Kalo dibanding Binance gitu, ni wallet rekeningku lebih bagus ga?

  Kalim   |   29 Aug 2022

beda dong bro, kalo Binance kan exchanger internasional, itupun masih belum dapet regulasi dari Bappebti. Kalau dari segi kelengkapnya, emang di Binance pilihan koin kriptonya jauh lebih banyak dibanding di Rekeningku.

Tapi dari pengalaman sendiri sih, mending pilih exchanger lokal aja, soalnya jelas yah biasanya biaya fee untuk ini itu lebih rendah, lebih gampang terkoneksi ke bank-bank lokal indonesia gitu.

Lagian kalo misalnya ada aliran dana macet transfer ke bank lokal dari Binance, jadi risiko bro sendiri, belum ada payung hukumnya, soalnya kan emang Binance benernya "ga boleh" beroperasi di Indonesia.

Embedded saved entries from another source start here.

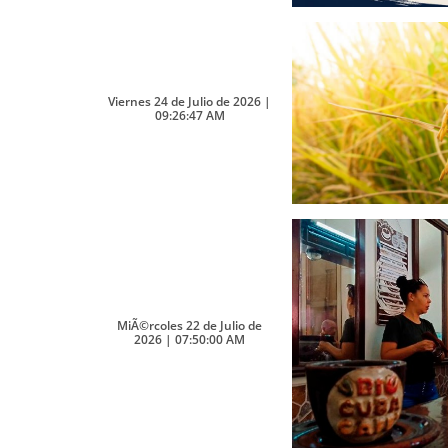
Viernes 24 de Julio de 2026 |
09:26:47 AM
MiÃ©rcoles 22 de Julio de
2026 | 07:50:00 AM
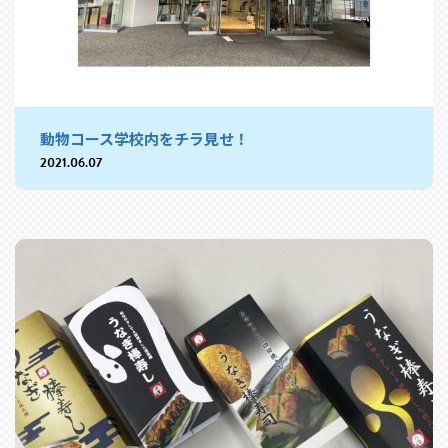
動物コース学校内をチラ見せ！
2021.06.07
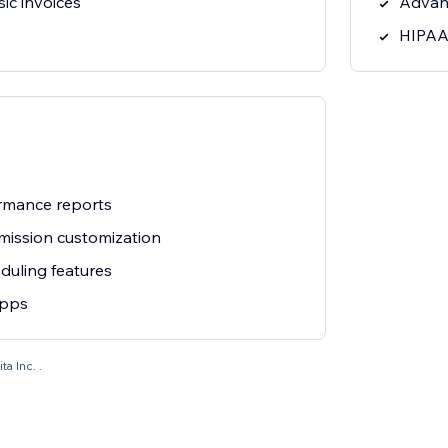
ic invoices
Advan
HIPAA
rmance reports
rmission customization
uling features
apps
a Inc. .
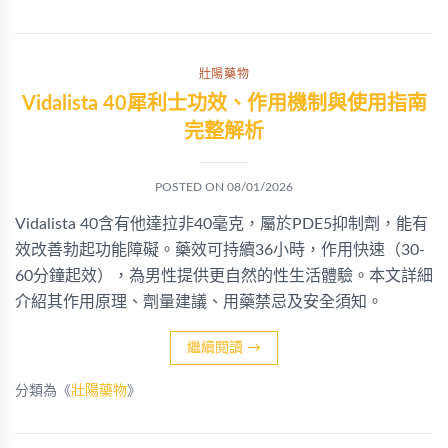
壯陽藥物
Vidalista 40犀利士功效、作用機制與使用指南
完整解析
POSTED ON
08/01/2026
Vidalista 40含有他達拉非40毫克，屬於PDE5抑制劑，能有
效改善勃起功能障礙。藥效可持續36小時，作用快速（30-
60分鐘起效），為男性提供更自然的性生活體驗。本文詳細
介紹其作用原理、劑量建議、用藥禁忌及安全須知。
繼續閱讀
→
分類為《
壯陽藥物
》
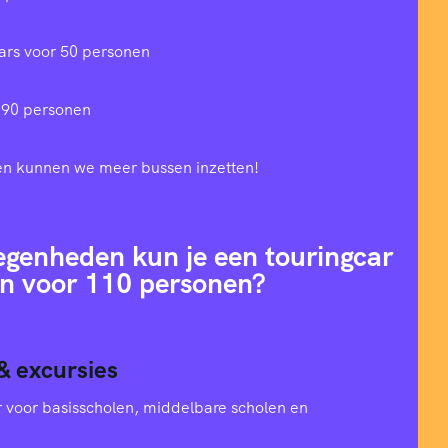
ars voor 50 personen
 90 personen
en kunnen we meer bussen inzetten!
egenheden kun je een touringcar
n voor 110 personen?
& excursies
oer voor basisscholen, middelbare scholen en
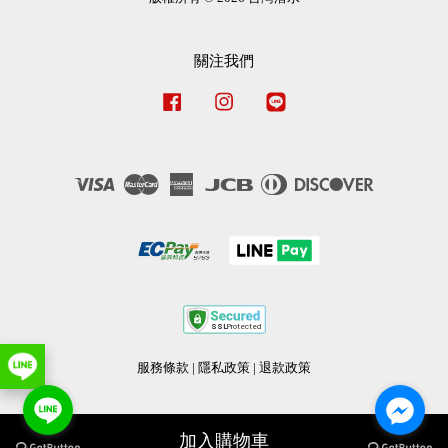
關注我們
Facebook
Instagram
Line
Visa
Master
American
JCB
Diners
Discover
Express
Club
服務條款
|
隱私政策
|
退款政策
加入購物車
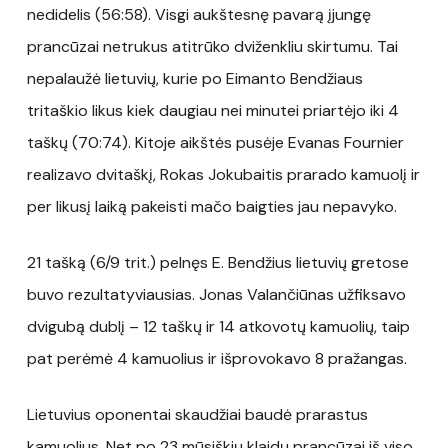
nedidelis (56:58). Visgi aukštesnę pavarą įjungę
prancūzai netrukus atitrūko dviženkliu skirtumu. Tai
nepalaužė lietuvių, kurie po Eimanto Bendžiaus
tritaškio likus kiek daugiau nei minutei priartėjo iki 4
taškų (70:74). Kitoje aikštės pusėje Evanas Fournier
realizavo dvitaškį, Rokas Jokubaitis prarado kamuolį ir
per likusį laiką pakeisti mačo baigties jau nepavyko.
21 tašką (6/9 trit.) pelnęs E. Bendžius lietuvių gretose
buvo rezultatyviausias. Jonas Valančiūnas užfiksavo
dvigubą dublį – 12 taškų ir 14 atkovotų kamuolių, taip
pat perėmė 4 kamuolius ir išprovokavo 8 pražangas.
Lietuvius oponentai skaudžiai baudė prarastus
kamuolius. Net po 23 mūsiškių klaidų prancūzai iš viso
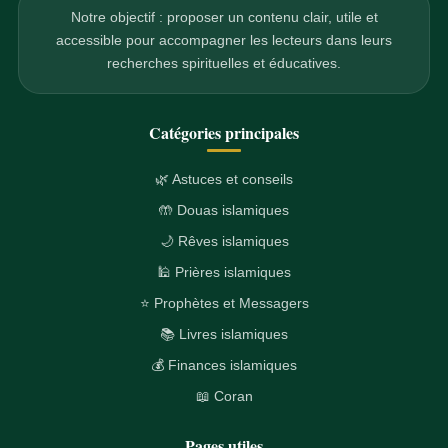
Notre objectif : proposer un contenu clair, utile et
accessible pour accompagner les lecteurs dans leurs
recherches spirituelles et éducatives.
Catégories principales
🌿 Astuces et conseils
🤲 Douas islamiques
🌙 Rêves islamiques
🕌 Prières islamiques
⭐ Prophètes et Messagers
📚 Livres islamiques
💰 Finances islamiques
📖 Coran
Pages utiles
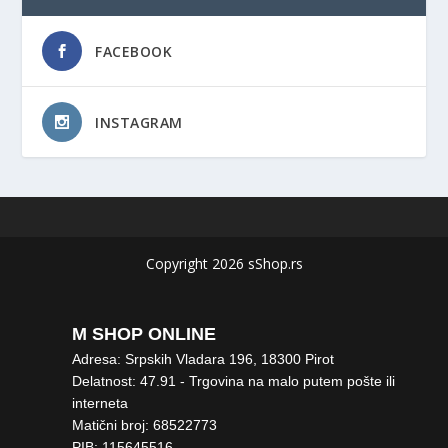
FACEBOOK
INSTAGRAM
Copyright 2026 sShop.rs
M SHOP ONLINE
Adresa: Srpskih Vladara 196, 18300 Pirot
Delatnost: 47.91 - Trgovina na malo putem pošte ili
interneta
Matični broj: 68522773
PIB: 115645516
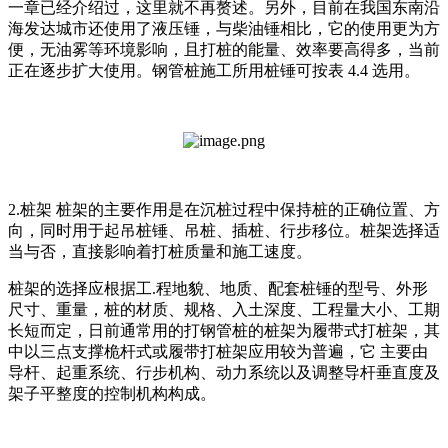
一章已经介绍过，这里就不再赘述。另外，目前在我国东南沿
海发达城市还使用了液压锤，与柴油锤相比，它的使用更为方
便，无油雾等环境影响，且打桩的能量、效率要高得多，当前
正在逐步扩大使用。钢管桩施工所用桩锤可按表 4.4 选用。
2.桩架 桩架的主要作用是在沉桩过程中保持桩的正确位置、方
向，同时用于起吊桩锤、吊桩、插桩、行步移位。桩架选择适
当与否，直接影响着打桩质量和施工速度。
桩架的选择应根据工.程地貌、地质、配套桩锤的型号、外形
尺寸、重量，桩的材质、规格、入土深度、工程量大小、工期
长短而定，日前通常用的打钢管桩的桩架为履带式打桩架，其
中以三点支撑桅杆式或履带打桩架应用较为普遍，它 主要由
导杆、起重系统、行步机构、动力系统以及调整导杆垂直度及
架子平整度的控制机构构成。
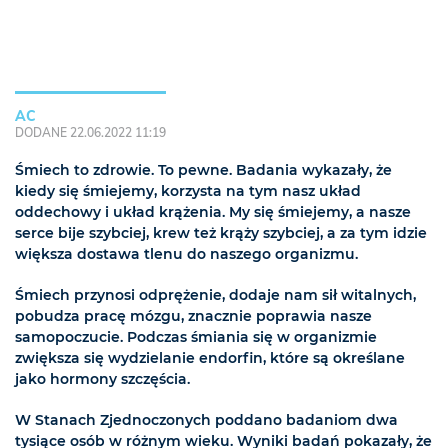
AC
DODANE 22.06.2022 11:19
Śmiech to zdrowie. To pewne. Badania wykazały, że
kiedy się śmiejemy, korzysta na tym nasz układ
oddechowy i układ krążenia. My się śmiejemy, a nasze
serce bije szybciej, krew też krąży szybciej, a za tym idzie
większa dostawa tlenu do naszego organizmu.
Śmiech przynosi odprężenie, dodaje nam sił witalnych,
pobudza pracę mózgu, znacznie poprawia nasze
samopoczucie. Podczas śmiania się w organizmie
zwiększa się wydzielanie endorfin, które są określane
jako hormony szczęścia.
W Stanach Zjednoczonych poddano badaniom dwa
tysiące osób w różnym wieku. Wyniki badań pokazały, że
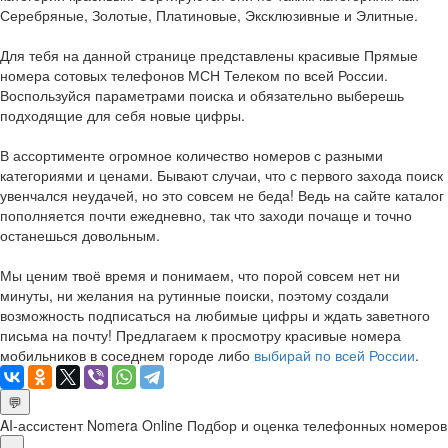
Серебряные, Золотые, Платиновые, Эксклюзивные и Элитные.
Для тебя на данной странице представлены красивые Прямые
номера сотовых телефонов МСН Телеком по всей России.
Воспользуйся параметрами поиска и обязательно выберешь
подходящие для себя новые цифры.
В ассортименте огромное количество номеров с разными
категориями и ценами. Бывают случаи, что с первого захода поиск
увенчался неудачей, но это совсем не беда! Ведь на сайте каталог
пополняется почти ежедневно, так что заходи почаще и точно
останешься довольным.
Мы ценим твоё время и понимаем, что порой совсем нет ни
минуты, ни желания на рутинные поиски, поэтому создали
возможность подписаться на любимые цифры и ждать заветного
письма на почту! Предлагаем к просмотру красивые номера
мобильников в соседнем городе либо
выбирай по всей России
.
💬
AI-ассистент Nomera Online
Подбор и оценка телефонных номеров
×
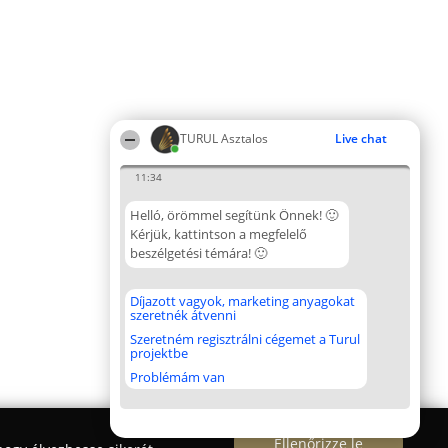
TURUL Asztalos
Live chat
11:34
Helló, örömmel segítünk Önnek! 🙂
Kérjük, kattintson a megfelelő
beszélgetési témára! 🙂
Díjazott vagyok, marketing anyagokat
szeretnék átvenni
Szeretném regisztrálni cégemet a Turul
projektbe
Problémám van
Ellenőrizze le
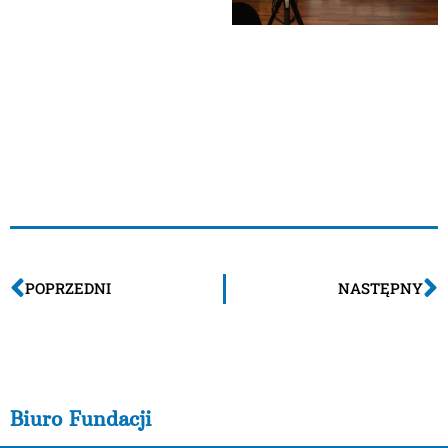
Konferencja została zorganizowana przez
Stowarzyszenie Osób i Rodzin na Rzecz Zdrowia
Psychicznego „Zrozumieć i Pomóc”, we współpracy z
Regionalnym Ośrodkiem Polityki Społecznej i Centrum
Kultury Zamek.
POPRZEDNI
NASTĘPNY
Biuro Fundacji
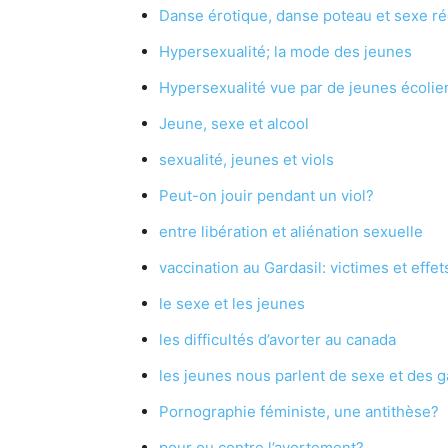
Danse érotique, danse poteau et sexe ré
Hypersexualité; la mode des jeunes
Hypersexualité vue par de jeunes écolie
Jeune, sexe et alcool
sexualité, jeunes et viols
Peut-on jouir pendant un viol?
entre libération et aliénation sexuelle
vaccination au Gardasil: victimes et eff
le sexe et les jeunes
les difficultés d’avorter au canada
les jeunes nous parlent de sexe et des g
Pornographie féministe, une antithèse?
pour ou contre l’avortement?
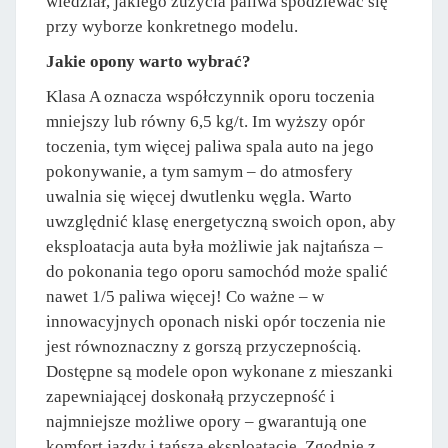
wiedział, jakiego zużycia paliwa spodziewać się
przy wyborze konkretnego modelu.
Jakie opony warto wybrać?
Klasa A oznacza współczynnik oporu toczenia
mniejszy lub równy 6,5 kg/t. Im wyższy opór
toczenia, tym więcej paliwa spala auto na jego
pokonywanie, a tym samym – do atmosfery
uwalnia się więcej dwutlenku węgla. Warto
uwzględnić klasę energetyczną swoich opon, aby
eksploatacja auta była możliwie jak najtańsza –
do pokonania tego oporu samochód może spalić
nawet 1/5 paliwa więcej! Co ważne – w
innowacyjnych oponach niski opór toczenia nie
jest równoznaczny z gorszą przyczepnością.
Dostępne są modele opon wykonane z mieszanki
zapewniającej doskonałą przyczepność i
najmniejsze możliwe opory – gwarantują one
komfort jazdy i tańszą eksploatację. Zgodnie z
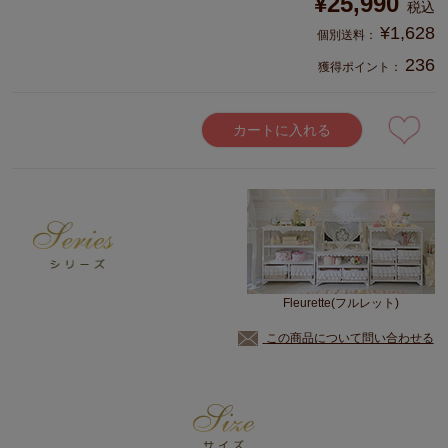
¥
25,990
税込
¥
1,628
236
獲得ポイント：
カートに入れる
Fleurette(フルレット)
この商品について問い合わせる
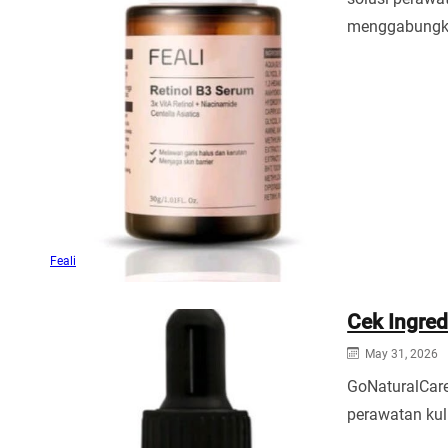
menggabung
Feali
Cek Ingred
May 31, 2026
GoNaturalCare
perawatan ku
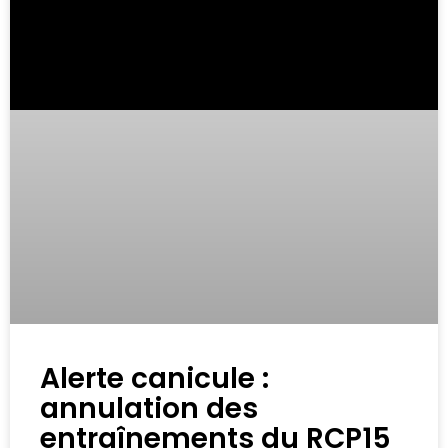
Alerte canicule :
annulation des
entraînements du RCP15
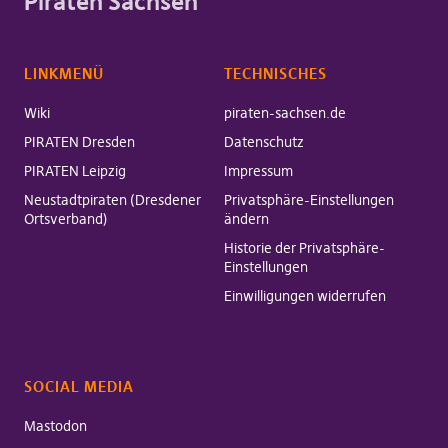
Piraten Sachsen
LINKMENÜ
TECHNISCHES
Wiki
piraten-sachsen.de
PIRATEN Dresden
Datenschutz
PIRATEN Leipzig
Impressum
Neustadtpiraten (Dresdener
Privatsphäre-Einstellungen
Ortsverband)
ändern
Historie der Privatsphäre-
Einstellungen
Einwilligungen widerrufen
SOCIAL MEDIA
Mastodon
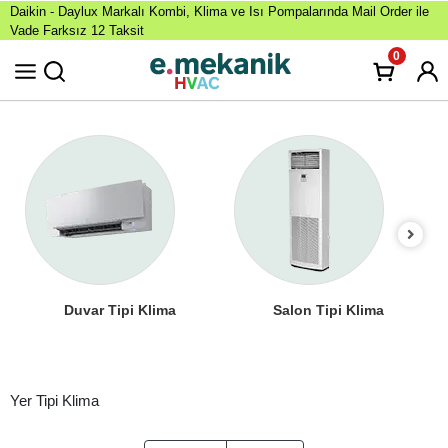
Daikin - Daylux Markalı Kombi, Klima ve Isı Pompalarında Mail Order ile
Vade Farksız 12 Taksit
0
Duvar Tipi Klima
Salon Tipi Klima
Yer Tipi Klima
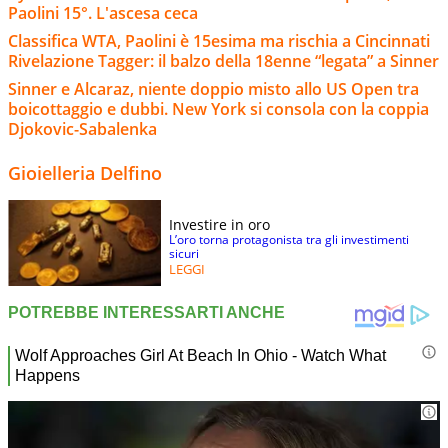
Paolini 15°. L'ascesa ceca
Classifica WTA, Paolini è 15esima ma rischia a Cincinnati
Rivelazione Tagger: il balzo della 18enne “legata” a Sinner
Sinner e Alcaraz, niente doppio misto allo US Open tra
boicottaggio e dubbi. New York si consola con la coppia
Djokovic-Sabalenka
Gioielleria Delfino
Investire in oro
L’oro torna protagonista tra gli investimenti
sicuri
LEGGI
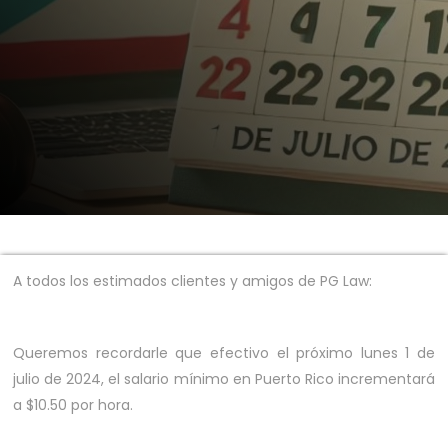
A todos los estimados clientes y amigos de PG Law:
Queremos recordarle que efectivo el próximo lunes 1 de
julio de 2024, el salario mínimo en Puerto Rico incrementará
a $10.50 por hora.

Buat referensi tambahan, bisa baca juga artikel ini: 5 Exchange Kripto Termurah yang Diregulasi Bappebti

  Aksa   |   20 Aug 2022

Koin-koin yang ada di rekeningku apa aja gan?

  Vindya Meldoy   |   29 Aug 2022

Banyak kak, untuk saat ini sudah ada 40 lebih jenis koin kripto yang disediakan untuk transaksi, untuk daftarnya bisa dicek di sini: Daftar koin di Rekeningku.

Lengkap dari koin-koin mayor macem BTC, ETH, USDT, SOL, AXS, sampai koin-koin minor macem AK12, MIRA, dsb.

Untuk referensi tambahan, baca juga: Review Exchange Rekeningku

  Sukmawan   |   5 Sep 2022

Wah boleh tuh minimal setor cuma 50rebu aja, kalo pelajar SMA boleh ga gabung?

  Michella   |   30 Oct 2022

Syarat untuk bisa investasi dan bertransaksi di Rekeningku adalah berumur 18 tahun dan sudah memiliki KTP/paspor/SIM. Biasanya untuk SMA masih belum berumur 17 tahun ya, jadi belum bisa pakai identitas sendiri.

Solusinya bisa dengan meminta identitas orang tua atau kakak yang berumur di atas 18 tahun. Nanti kalau sudah punya KTP sendiri, buat akun baru dengan data pribadi kamu.

  Kezia   |   10 Sep 2022

Belum pernah coba pakai rekeningku, tapi sempet liat iklannya katanya ada promoan dapat koin gratis kalo transaksi. Apakah legit?

  Cece Kasey   |   13 Sep 2022

Saya kira Rekeningku apaan, ternyata dompet kripto toh. kkkk. Buat pemula enak gak ya pakainya? Atau ada rekomendasi yg lain?